EM4 Indonesia

Denpasar, Bali, Indonesia

Call: 0816574045

info@em4indonesia.com

Fermentasi Pakan Jadi Solusi Atasi Krisis Hijauan Ternak Saat Musim Kemarau

Selasa, 24 Februari 2026

657 x Dilihat

EM4 Indonesia

Peralihan musim hujan ke musim kemarau kerap menjadi tantangan serius bagi peternak di Indonesia. Salah satu kendala utama yang sering dihadapi adalah ketersediaan pakan ternak, khususnya pakan hijauan. Perubahan musim berdampak langsung pada kondisi lingkungan dan produksi komoditas pertanian, termasuk hijauan pakan ternak yang sangat bergantung pada curah hujan.

Pada musim hujan, hijauan pakan ternak tersedia melimpah dengan kualitas yang baik. Namun sebaliknya, saat musim kemarau tiba, ketersediaan hijauan menurun drastis, baik dari segi kualitas maupun kuantitas. Sayangnya, hingga kini masih banyak petani dan peternak yang sangat bergantung pada hijauan segar sebagai sumber utama pakan ternak.

Padahal, terdapat berbagai metode alternatif yang dapat diterapkan untuk menggantikan pakan hijauan, terutama pada musim kemarau. Salah satu solusi yang dinilai efektif adalah fermentasi pakan ternak. Metode ini memiliki sejumlah keunggulan dibandingkan pakan konvensional, di antaranya dapat disimpan dalam waktu lama, meningkatkan efisiensi pencernaan ternak, mempercepat pertambahan bobot badan, serta mengurangi bau tidak sedap pada kotoran ternak.

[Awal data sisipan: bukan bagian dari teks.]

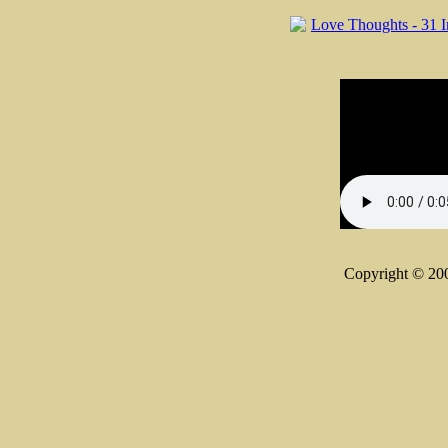
Copyright © 20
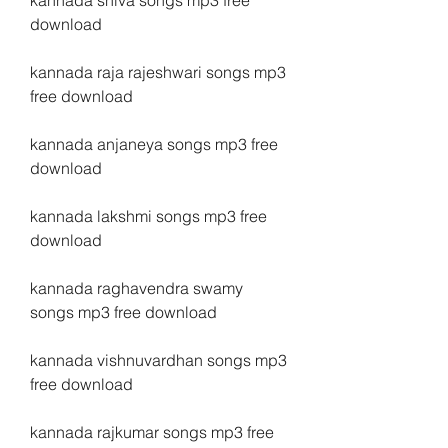
kannada shiva songs mp3 free 
download
kannada raja rajeshwari songs mp3 
free download
kannada anjaneya songs mp3 free 
download
kannada lakshmi songs mp3 free 
download
kannada raghavendra swamy 
songs mp3 free download
kannada vishnuvardhan songs mp3 
free download
kannada rajkumar songs mp3 free 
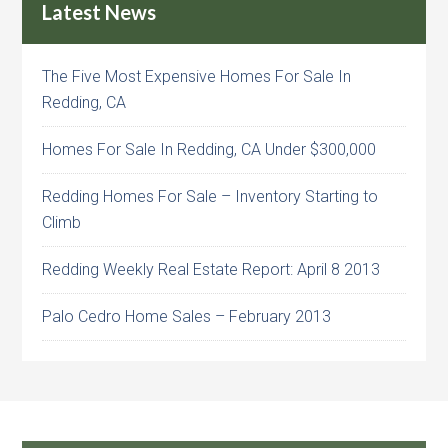
Latest News
The Five Most Expensive Homes For Sale In
Redding, CA
Homes For Sale In Redding, CA Under $300,000
Redding Homes For Sale – Inventory Starting to
Climb
Redding Weekly Real Estate Report: April 8 2013
Palo Cedro Home Sales – February 2013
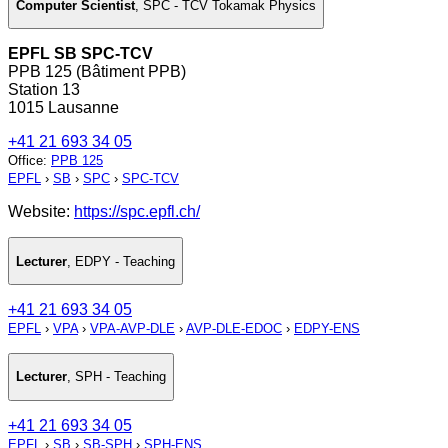
Computer Scientist
,
SPC - TCV Tokamak Physics
EPFL SB SPC-TCV
PPB 125 (Bâtiment PPB)
Station 13
1015 Lausanne
+41 21 693 34 05
Office
:
PPB 125
EPFL
›
SB
›
SPC
›
SPC-TCV
Website:
https://spc.epfl.ch/
Lecturer
,
EDPY - Teaching
+41 21 693 34 05
EPFL
›
VPA
›
VPA-AVP-DLE
›
AVP-DLE-EDOC
›
EDPY-ENS
Lecturer
,
SPH - Teaching
+41 21 693 34 05
EPFL
›
SB
›
SB-SPH
›
SPH-ENS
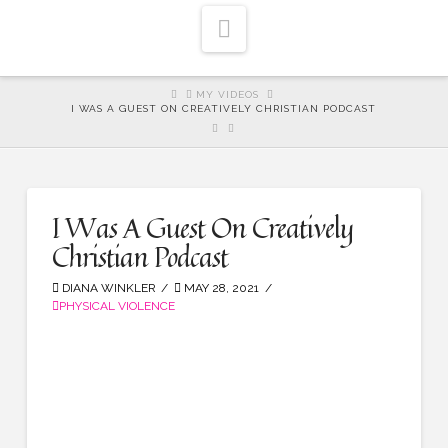
Navigation
HOME
MY VIDEOS
I WAS A GUEST ON CREATIVELY CHRISTIAN PODCAST
I Was A Guest On Creatively
Christian Podcast
DIANA WINKLER
MAY 28, 2021
PHYSICAL VIOLENCE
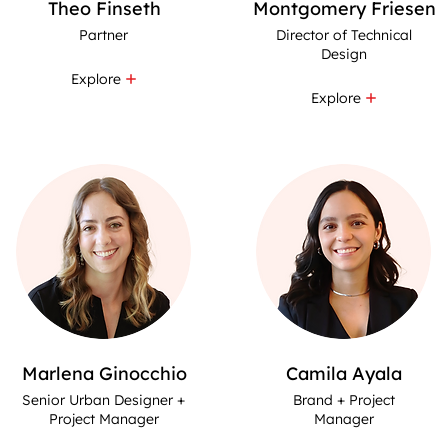
Theo Finseth
Montgomery Friesen
Partner
Director of Technical
Design
Explore
Explore
Marlena Ginocchio
Camila Ayala
Senior Urban Designer +
Brand + Project
Project Manager
Manager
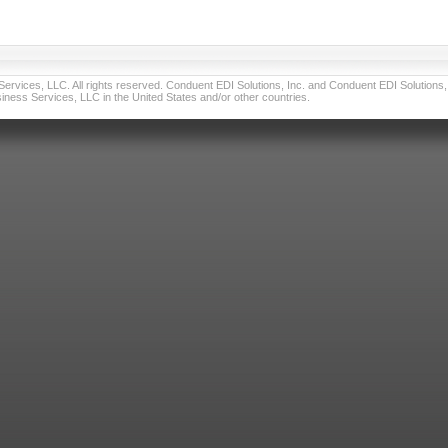
vices, LLC. All rights reserved. Conduent EDI Solutions, Inc. and Conduent EDI Solutions, I
ness Services, LLC in the United States and/or other countries.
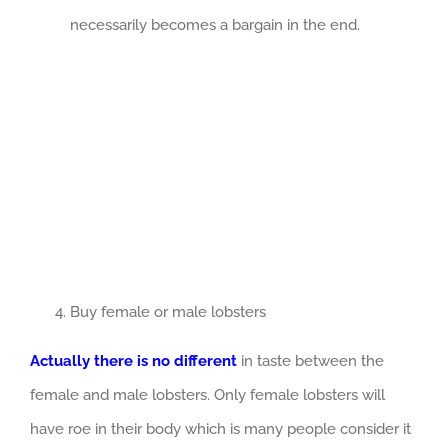
necessarily becomes a bargain in the end.
Buy female or male lobsters
Actually there is no different
in taste between the
female and male lobsters. Only female lobsters will
have roe in their body which is many people consider it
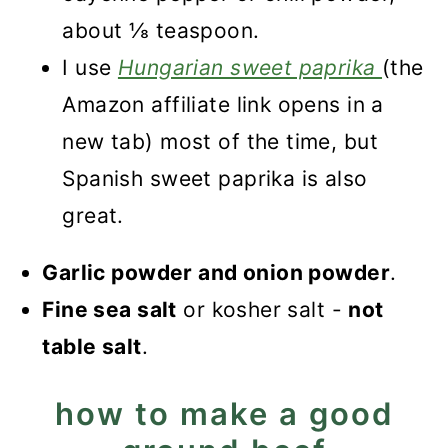
about ⅛ teaspoon.
I use
Hungarian sweet paprika
(the
Amazon affiliate link opens in a
new tab) most of the time, but
Spanish sweet paprika is also
great.
Garlic powder and onion powder
.
Fine sea salt
or kosher salt -
not
table salt
.
how to make a good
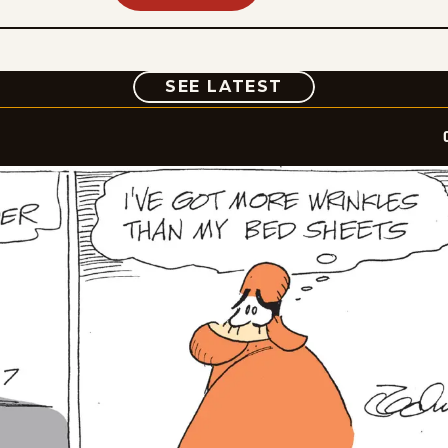
COMIC
SEE LATEST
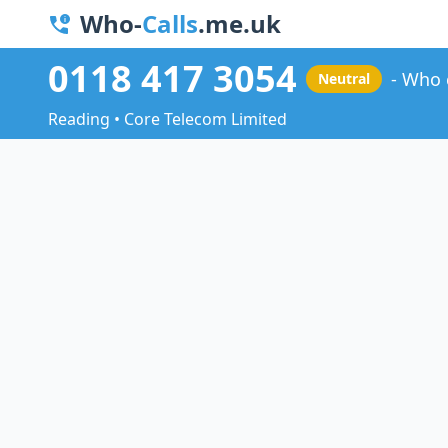
Who-
Calls
.me.uk
0118 417 3054
Who 
Neutral
Reading • Core Telecom Limited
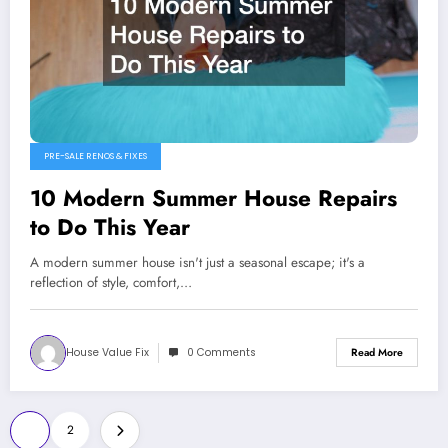
PRE-SALE RENOS & FIXES
10 Modern Summer House Repairs
to Do This Year
A modern summer house isn't just a seasonal escape; it's a
reflection of style, comfort,…
House Value Fix
0 Comments
Read More
Posts
1
2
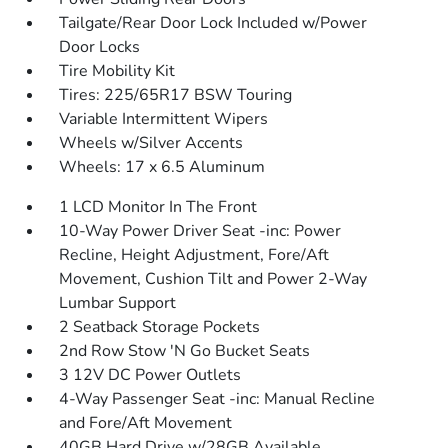
Tailgate/Rear Door Lock Included w/Power
Door Locks
Tire Mobility Kit
Tires: 225/65R17 BSW Touring
Variable Intermittent Wipers
Wheels w/Silver Accents
Wheels: 17 x 6.5 Aluminum
1 LCD Monitor In The Front
10-Way Power Driver Seat -inc: Power
Recline, Height Adjustment, Fore/Aft
Movement, Cushion Tilt and Power 2-Way
Lumbar Support
2 Seatback Storage Pockets
2nd Row Stow 'N Go Bucket Seats
3 12V DC Power Outlets
4-Way Passenger Seat -inc: Manual Recline
and Fore/Aft Movement
40GB Hard Drive w/28GB Available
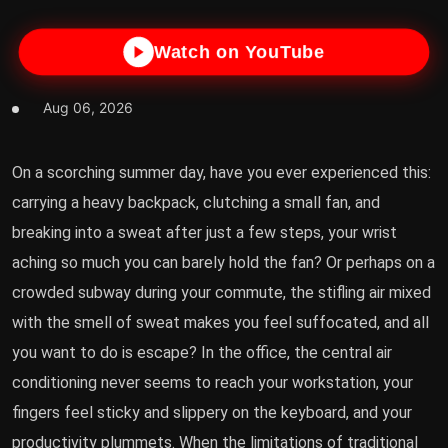
Watch on YouTube
Aug 06, 2026
On a scorching summer day, have you ever experienced this:
carrying a heavy backpack, clutching a small fan, and
breaking into a sweat after just a few steps, your wrist
aching so much you can barely hold the fan? Or perhaps on a
crowded subway during your commute, the stifling air mixed
with the smell of sweat makes you feel suffocated, and all
you want to do is escape? In the office, the central air
conditioning never seems to reach your workstation, your
fingers feel sticky and slippery on the keyboard, and your
productivity plummets. When the limitations of traditional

Fermentasi pakan merupakan proses pengawetan pakan secara alami dengan memanfaatkan mikroorganisme. Tujuannya agar pakan dapat disimpan dalam jangka waktu panjang tanpa mengurangi kandungan nutrisinya. Selain itu, fermentasi pakan juga bertujuan memanfaatkan limbah pertanian seperti pelepah pisang dan jerami, yang jumlahnya melimpah namun sering kali terbuang percuma.

Proses pembuatan pakan fermentasi relatif mudah. Limbah pertanian dicacah terlebih dahulu, kemudian dicampur dengan bahan tambahan seperti dedak, molase, dan larutan mikroorganisme. Campuran tersebut selanjutnya difermentasi dalam kondisi anaerob hingga siap digunakan sebagai pakan ternak.

Dalam penerapannya, pakan fermentasi sebaiknya diberikan secara bertahap agar ternak, khususnya domba, dapat beradaptasi. Sebelum diberikan, pakan juga dianjurkan untuk diangin-anginkan selama kurang lebih 15 menit guna mengurangi kelembapan. Pakan yang terlalu lembap dapat menurunkan selera makan ternak.

Perbedaan jenis pakan turut memengaruhi tingkat palatabilitas ternak. Jika ternak belum terbiasa dengan pakan fermentasi, kemungkinan terjadi penolakan pakan yang dapat berdampak pada produktivitas. Oleh karena itu, proses adaptasi menjadi kunci keberhasilan penggunaan pakan fermentasi.

Fermentasi pakan diharapkan dapat diaplikasikan secara luas oleh seluruh peternak, tidak hanya peternak domba, tetapi juga peternak ruminansia lainnya. Dengan demikian, kebutuhan pakan ternak tetap dapat terpenuhi secara optimal selama musim kemarau meskipun tanpa mengandalkan hijauan segar, sebagaimana diulas oleh Kampusternak.com.